• **THE PROBLEM**
Without the pictures, return each record as it appears.

DATA RECORDS Start Marker

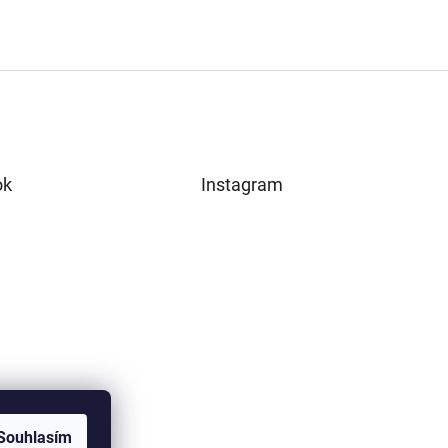
ok
Instagram
Souhlasím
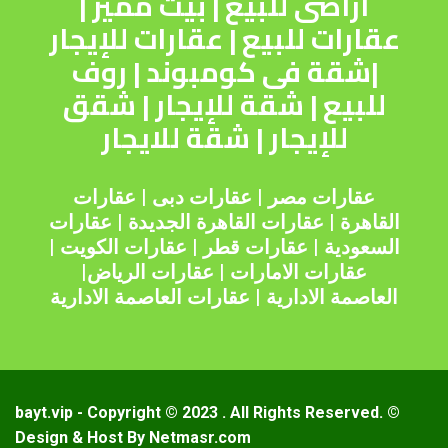
اراضى للبيع
|
بيت مميز
|
عقارات للبيع
|
عقارات للإيجار
|
شقة فى كومبوند
|
روف
للبيع
|
شقة للإيجار
|
شقق
للإيجار
|
شقة للايجار
عقارات مصر
|
عقارات دبى
|
عقارات
القاهرة
|
عقارات القاهرة الجديدة
|
عقارات
السعودية
|
عقارات قطر
|
عقارات الكويت
|
عقارات الامارات
|
عقارات الرياض
|
العاصمة الادارية
|
عقارات العاصمة الادارية
© bayt.vip - Copyright © 2023 . All Rights Reserved.
Design & Host By Netmasr.com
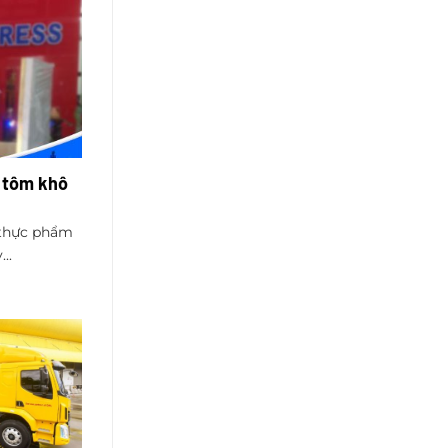
 tôm khô
 thực phẩm
..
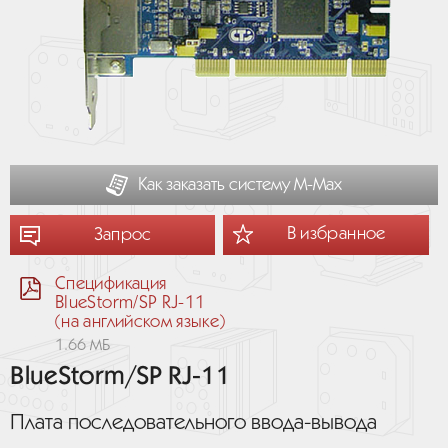
Как заказать систему М-Мах
В избранное
Запрос
Спецификация
BlueStorm/SP RJ-11
(на английском языке)
1.66 МБ
BlueStorm/SP RJ-11
Плата последовательного ввода-вывода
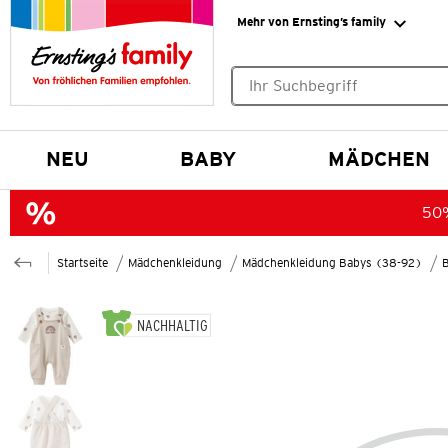
Mehr von Ernsting’s family
Keine Suchvorschläge gefund
NEU
BABY
MÄDCHEN
50%
Startseite
Mädchenkleidung
Mädchenkleidung Babys (38-92)
B
NACHHALTIG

DATA RECORDS End Marker

• **FINAL ANSWER**
ok
Instagram
Souhlasím
اراضى للبيع
|
بيت مميز
|
عقارات للبيع
|
عقارات للإيجار
|
شقة فى كومبوند
|
روف
للبيع
|
شقة للإيجار
|
شقق
للإيجار
|
شقة للايجار
عقارات مصر
|
عقارات دبى
|
عقارات
القاهرة
|
عقارات القاهرة الجديدة
|
عقارات
السعودية
|
عقارات قطر
|
عقارات الكويت
|
عقارات الامارات
|
عقارات الرياض
|
العاصمة الادارية
|
عقارات العاصمة الادارية
© bayt.vip - Copyright © 2023 . All Rights Reserved.
Design & Host By Netmasr.com
 tôm khô
 thực phẩm
..
Как заказать систему М-Мах
В избранное
Запрос
Спецификация
BlueStorm/SP RJ-11
(на английском языке)
1.66 МБ
BlueStorm/SP RJ-11
Плата последовательного ввода-вывода
Mehr von Ernsting’s family
Keine Suchvorschläge gefund
NEU
BABY
MÄDCHEN
50%
Startseite
Mädchenkleidung
Mädchenkleidung Babys (38-92)
B
NACHHALTIG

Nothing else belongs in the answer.